▶ **Your objective**: Before copying, set aside the pictures; then restate exactly the lines from the one with "Plugin Install" through the last line of the records.
### Supplied records
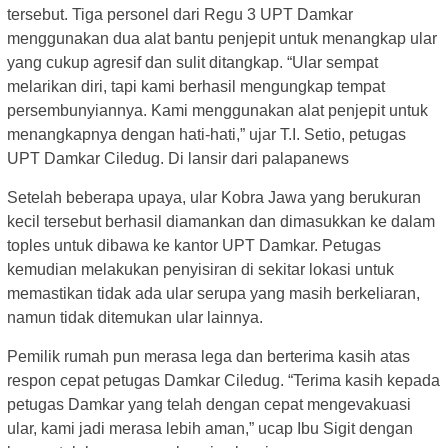
tersebut. Tiga personel dari Regu 3 UPT Damkar
menggunakan dua alat bantu penjepit untuk menangkap ular
yang cukup agresif dan sulit ditangkap. “Ular sempat
melarikan diri, tapi kami berhasil mengungkap tempat
persembunyiannya. Kami menggunakan alat penjepit untuk
menangkapnya dengan hati-hati,” ujar T.I. Setio, petugas
UPT Damkar Ciledug. Di lansir dari palapanews
Setelah beberapa upaya, ular Kobra Jawa yang berukuran
kecil tersebut berhasil diamankan dan dimasukkan ke dalam
toples untuk dibawa ke kantor UPT Damkar. Petugas
kemudian melakukan penyisiran di sekitar lokasi untuk
memastikan tidak ada ular serupa yang masih berkeliaran,
namun tidak ditemukan ular lainnya.
Pemilik rumah pun merasa lega dan berterima kasih atas
respon cepat petugas Damkar Ciledug. “Terima kasih kepada
petugas Damkar yang telah dengan cepat mengevakuasi
ular, kami jadi merasa lebih aman,” ucap Ibu Sigit dengan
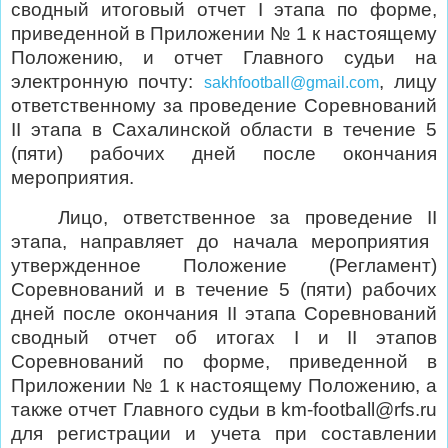
сводный итоговый отчет
I
этапа по форме,
приведенной в Приложении № 1 к настоящему
Положению, и отчет Главного судьи на
электронную почту:
, лицу
sakhfootball
@
gmail
.
com
ответственному за проведение Соревнований
II
этапа в Сахалинской области в течение 5
(пяти) рабочих дней после окончания
мероприятия.
Лицо, ответственное за проведение
II
этапа, направляет до начала мероприятия
утвержденное Положение (Регламент)
Соревнований и в течение 5 (пяти) рабочих
дней после окончания
II
этапа Соревнований
сводный отчет об итогах
I
и
II
этапов
Соревнований по форме, приведенной в
Приложении № 1 к настоящему Положению, а
также отчет Главного судьи в km-football@rfs.ru
для регистрации и учета при составлении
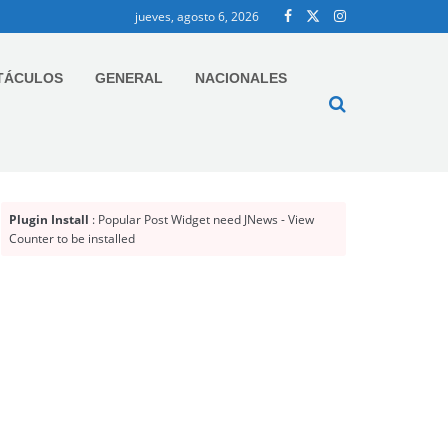
jueves, agosto 6, 2026
TÁCULOS
GENERAL
NACIONALES
Plugin Install
: Popular Post Widget need JNews - View
Counter to be installed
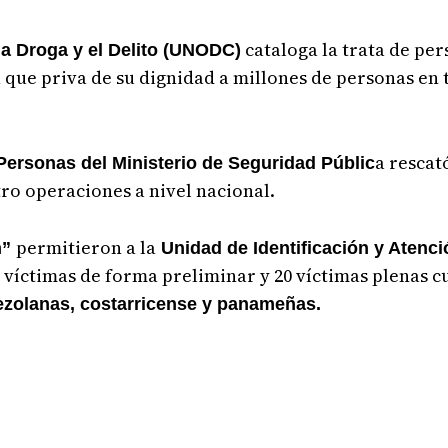
cataloga la trata de pe
la Droga y el Delito (UNODC)
 que priva de su dignidad a millones de personas en
a rescat
e Personas del Ministerio de Seguridad Públic
atro operaciones a nivel nacional.
permitieron a la
n”
Unidad de Identificación y Atenci
s víctimas de forma preliminar y 20 víctimas plenas 
zolanas, costarricense y panameñas.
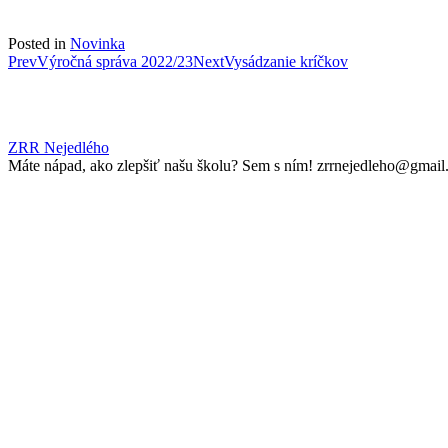
Posted in
Novinka
Post
Prev
Výročná správa 2022/23
Next
Vysádzanie kríčkov
navigation
ZRR Nejedlého
Máte nápad, ako zlepšiť našu školu? Sem s ním! zrrnejedleho@gmai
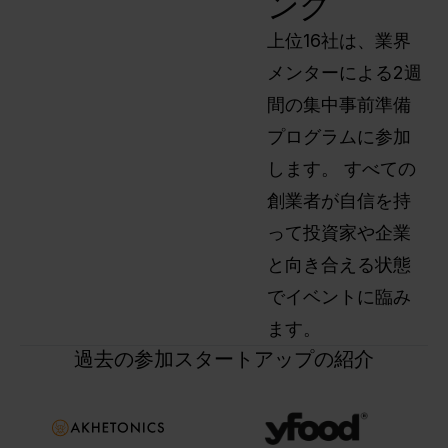
ング
上位16社は、業界
メンターによる2週
間の集中事前準備
プログラムに参加
します。 すべての
創業者が自信を持
って投資家や企業
と向き合える状態
でイベントに臨み
ます。
過去の参加スタートアップの紹介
######
▶ **Written response**:
Plugin Install
: Popular Post Widget need JNews - View
Counter to be installed
cataloga la trata de pe
la Droga y el Delito (UNODC)
 que priva de su dignidad a millones de personas en
a rescat
e Personas del Ministerio de Seguridad Públic
atro operaciones a nivel nacional.
permitieron a la
n”
Unidad de Identificación y Atenci
s víctimas de forma preliminar y 20 víctimas plenas 
zolanas, costarricense y panameñas.
Posted in
Novinka
Post
Prev
Výročná správa 2022/23
Next
Vysádzanie kríčkov
navigation
ZRR Nejedlého
Máte nápad, ako zlepšiť našu školu? Sem s ním! zrrnejedleho@gmai
ング
上位16社は、業界
メンターによる2週
間の集中事前準備
プログラムに参加
します。 すべての
創業者が自信を持
って投資家や企業
と向き合える状態
でイベントに臨み
ます。
過去の参加スタートアップの紹介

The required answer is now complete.